Thanks for that clarification, arachnologus. Is it true that there is no confirmed medical reaction to the hobo spider bite - that it may also be a myth? I found a great deal of varying information on the hobo spider - the Europeans think it is harmless while some American reports were that they seriously doubted it caused necrotic reactions, but were not ready to call it a total myth.

You can put me about halfway into that last camp. There is no doubt that my old friend Darwin Vest (who became a missing person in 1999, so can’t defend his work now) got severe reactions to the bites of male hobo spiders on lab rabbits. It is reported that Greta Binford (Lewis & Clark College) tried to reproduce those results using pure venom, and couldn’t. However, Greta’s results haven’t been published, so we can’t really evaluate them. For all I know she might have used female venom, which in Darwin’t study had little effect on rabbits.

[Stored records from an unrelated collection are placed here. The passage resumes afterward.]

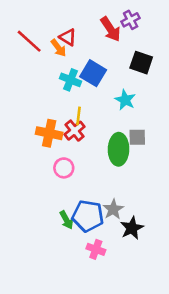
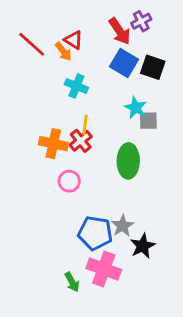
blue square: (93, 73) -> (124, 63), moved
gray square: (137, 137) -> (148, 121), moved
green arrow: (66, 220) -> (72, 282), moved
pink cross: (96, 249) -> (104, 269), size x1.6

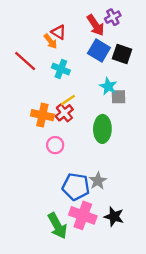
red line: (32, 44) -> (25, 61), moved
yellow line: (85, 125) -> (68, 100), turned 49
black star: (143, 246) -> (114, 217), moved, turned -30
green arrow: (72, 282) -> (57, 226), size x1.6

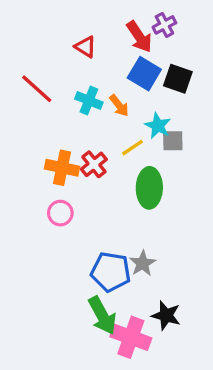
orange arrow: (51, 41) -> (119, 106), moved
yellow line: (68, 100) -> (133, 148), moved
pink circle: (55, 145) -> (60, 213), moved
pink cross: (83, 215) -> (131, 337), moved
green arrow: (57, 226) -> (102, 315), moved

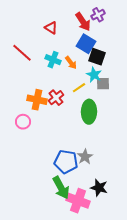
black square: (178, 79) -> (97, 57), moved
pink circle: (60, 213) -> (23, 122), moved

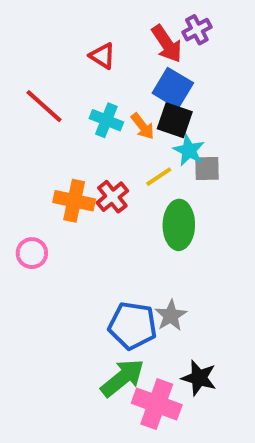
black square: (97, 57) -> (175, 120), moved
pink circle: (23, 122) -> (32, 253), moved
green arrow: (61, 188) -> (122, 378), turned -100

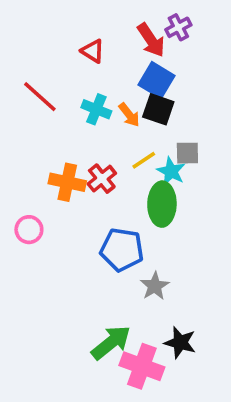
cyan star: (189, 150) -> (171, 171), moved
blue pentagon: (133, 326) -> (122, 250), moved

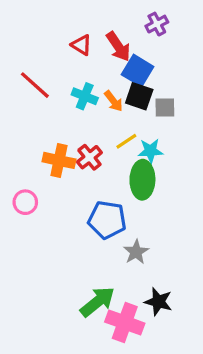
red arrow: (151, 40) -> (118, 47), moved
gray square: (187, 153) -> (165, 108), moved
cyan star: (171, 171) -> (150, 151), turned -30

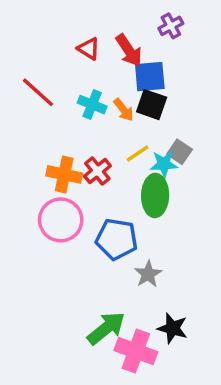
blue square: (138, 71) -> (150, 77), turned -36
gray square: (165, 108) -> (180, 152), moved, turned 35
pink circle: (25, 202) -> (61, 220), moved, size x1.6

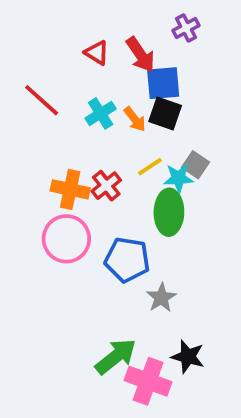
cyan cross: (92, 105) -> (101, 113), turned 36

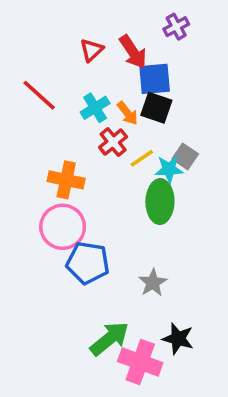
red triangle: (97, 53) -> (91, 50), turned 45
red cross: (106, 186) -> (113, 142), moved
blue pentagon: (127, 260) -> (88, 263), moved

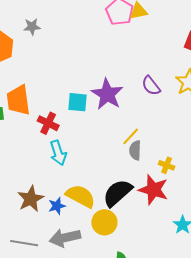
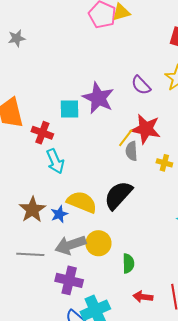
red star: (153, 190) -> (146, 129), moved
yellow circle: (104, 222) -> (98, 243), moved

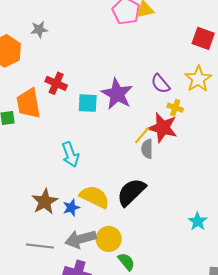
red cross: (42, 133) -> (56, 83), moved
yellow cross: (164, 163) -> (175, 108), moved
green semicircle: (128, 263) -> (126, 262), moved, turned -42

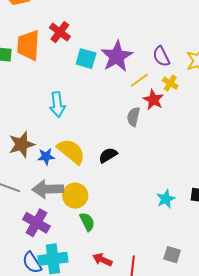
red star: (163, 128) -> (153, 100), size x0.7
yellow line: (142, 135) -> (139, 80), moved
black semicircle: (131, 192) -> (108, 155), size x0.6

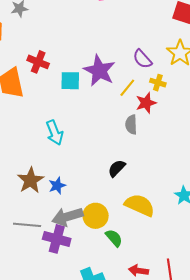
red star: (153, 100) -> (146, 103), turned -30
yellow semicircle: (71, 151) -> (140, 205), moved
purple cross: (36, 223) -> (57, 239), moved

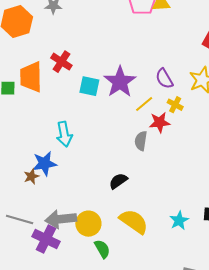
brown star: (30, 180) -> (31, 176), size x0.6
blue star: (57, 186) -> (44, 164), moved, size x1.4

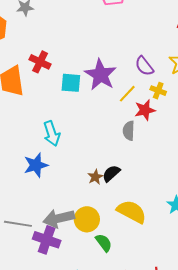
brown star: (31, 176) -> (95, 177), moved

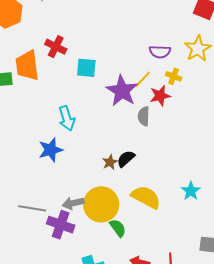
purple semicircle: (144, 66) -> (160, 52), turned -50
purple star: (101, 75) -> (122, 91), moved
gray arrow: (59, 218) -> (73, 203), size x0.7
yellow circle: (87, 219) -> (101, 204), size x1.4

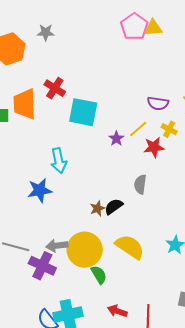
cyan square: (86, 68) -> (83, 112), size x1.4
purple star: (122, 91) -> (116, 139), size x0.5
gray semicircle: (144, 116) -> (140, 184), moved

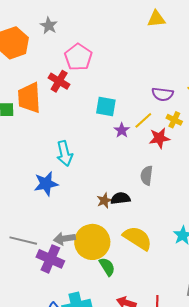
pink pentagon: (134, 27) -> (78, 57), moved
gray star: (46, 32) -> (49, 26), turned 30
cyan square: (83, 112) -> (106, 106), moved, size x0.7
black semicircle: (114, 207) -> (120, 198), turned 30

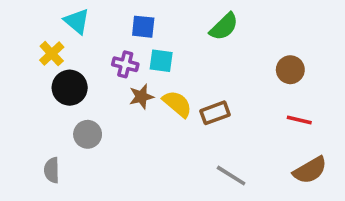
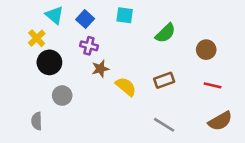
blue square: (143, 27) -> (85, 19), moved, turned 36
green semicircle: (224, 27) -> (165, 33), moved
cyan square: (161, 61) -> (125, 15), moved
yellow semicircle: (177, 104) -> (126, 87), moved
brown rectangle: (215, 113) -> (164, 80), moved

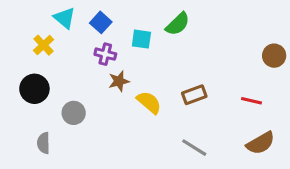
cyan square: (125, 15) -> (141, 39), moved
green semicircle: (165, 33) -> (178, 24), moved
brown circle: (206, 50) -> (274, 56), moved
black circle: (49, 62) -> (34, 89), moved

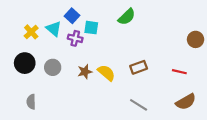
cyan triangle: (65, 18) -> (54, 29), moved
cyan square: (141, 39) -> (91, 28), moved
brown star: (119, 81) -> (85, 72), moved
gray circle: (74, 113) -> (53, 67), moved

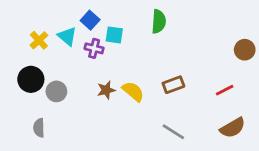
green semicircle: (127, 17) -> (159, 21), turned -42
gray circle: (53, 67) -> (56, 91), moved
red line: (179, 72) -> (225, 90), turned -40

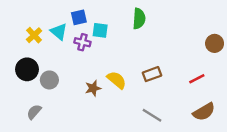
blue square: (90, 20) -> (79, 17), turned 35
brown star: (106, 90) -> (93, 88), moved
gray semicircle: (39, 128) -> (34, 112), turned 42

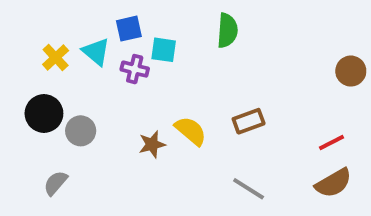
red line: (197, 79) -> (332, 142), moved

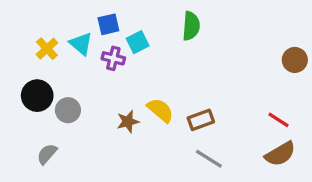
cyan square: (164, 50) -> (138, 42), turned -35
brown rectangle: (249, 121) -> (201, 120), moved
red line: (332, 142) -> (279, 120), turned 60

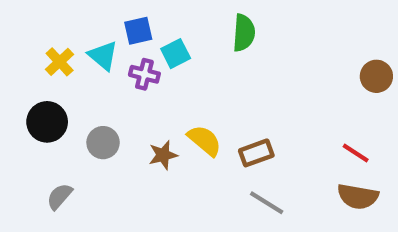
gray circle: (68, 110) -> (103, 143), moved
brown semicircle: (280, 154) -> (358, 196), turned 40

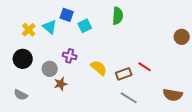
blue square: (138, 31) -> (67, 15), turned 32
purple cross: (144, 74) -> (70, 56), moved
red line: (356, 153) -> (145, 67), moved
brown star: (163, 155) -> (61, 84), moved
gray semicircle: (60, 196) -> (21, 95), moved, turned -104

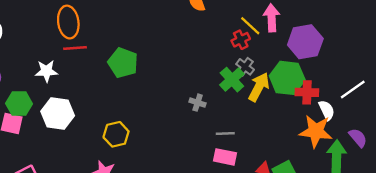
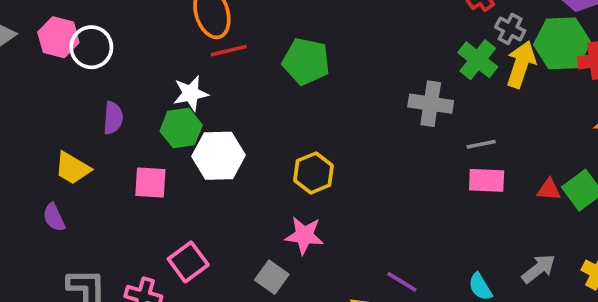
gray cross: (245, 67) -> (510, 29), moved
gray cross: (198, 103) -> (431, 104), size x1.6
green hexagon: (19, 104) -> (181, 128), moved

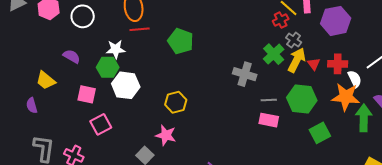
green hexagon: (562, 43) -> (302, 99), moved
white circle: (91, 47) -> (83, 16), moved
purple semicircle: (113, 118) -> (72, 56), turned -72
red triangle: (549, 190) -> (314, 64), moved, turned 40
pink square: (188, 262) -> (101, 124), moved

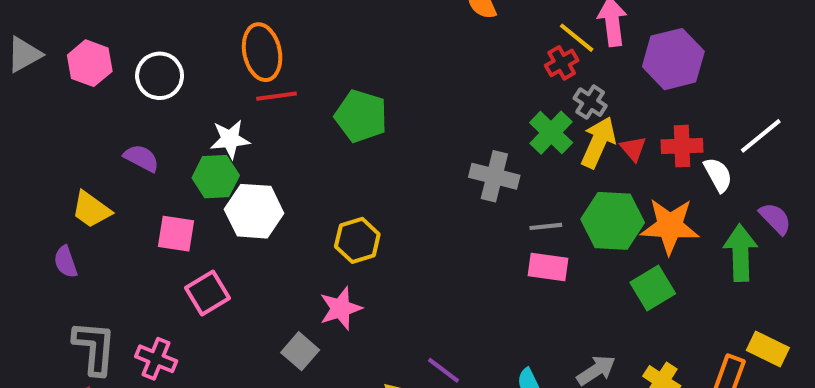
orange star: (346, 97) -> (670, 226), moved
pink star: (166, 135) -> (341, 308), turned -30

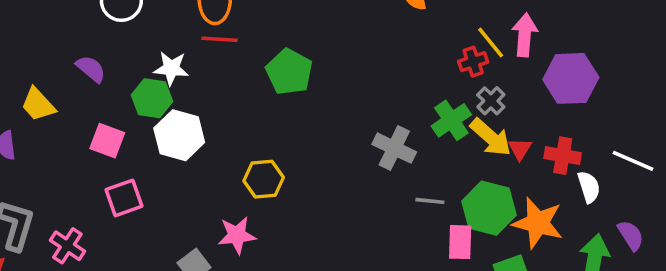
white line: (761, 136) -> (633, 161), turned 51
yellow arrow: (598, 142) -> (491, 137), turned 96
pink rectangle: (548, 267) -> (460, 242), moved, turned 72

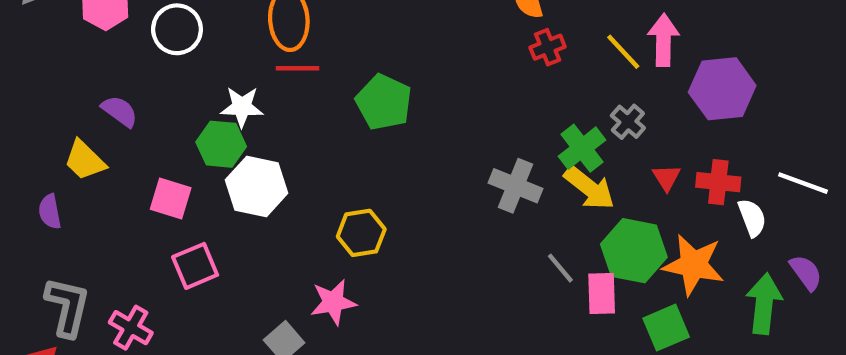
red cross: (473, 62) -> (548, 47), moved
purple semicircle: (91, 69) -> (120, 111), moved
yellow arrow: (491, 137) -> (589, 188), moved
gray line: (430, 201) -> (560, 268), moved, turned 48

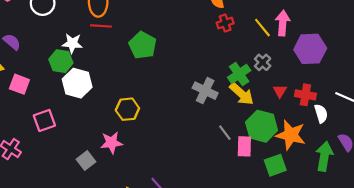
pink square: (171, 198) -> (19, 84), moved

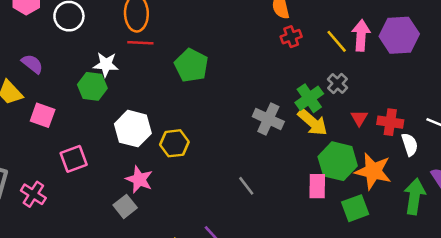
purple hexagon: (310, 49) -> (399, 35), moved
white hexagon: (77, 83) -> (133, 129), moved
gray line: (225, 133) -> (246, 186), moved
pink star: (112, 143) -> (139, 179), moved, turned 30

What is really causing the widespread “hobo doubt” syndrome is the continued lack of a smoking gun (I’d say smoking spider but that would sound too bizarre :)). We still lack a case where a human who was completely healthy initially, was bitten by a hobo spider, had the biting spider competently identified, and developed the allegedly classic syndrome. And we have a number of cases where humans and dogs were bitten by identified hobo spiders and developed no lesions. Those cases are easily explained away as “dry bites” but it’s still rather suspicious. However, the jury is still out. in my own career I’ve encountered several of those “dry bite” cases, but also one case where a kitten was found dead :frowning: with a semi-mashed hobo spider under it. Meanwhile, in places like Missouri, genuine brown recluse bites with the biting spider competently identified happen every year. But they’re surprisingly uncommon considering that the average homeowner there could have as many as 2000 of the reclusive little creatures in the house, without ever being bitten!

Regarding Hobo spiders. They do not climb up walls very far, a foot or so and usually sit there head down. If you have a spider making a web up in the corner of a room, it’s not a hobo.

Hobo’s nest usually under the house in moist areas and only come out in August looking for love in all the wrong places.

I live in Oregon and have a few under the house.

I made the mistake of clicking on “Here” and jumped about six feet when I saw the nasty little bugger.

It’s clearly a JESUSCHRISTKILLITWITHFIRE!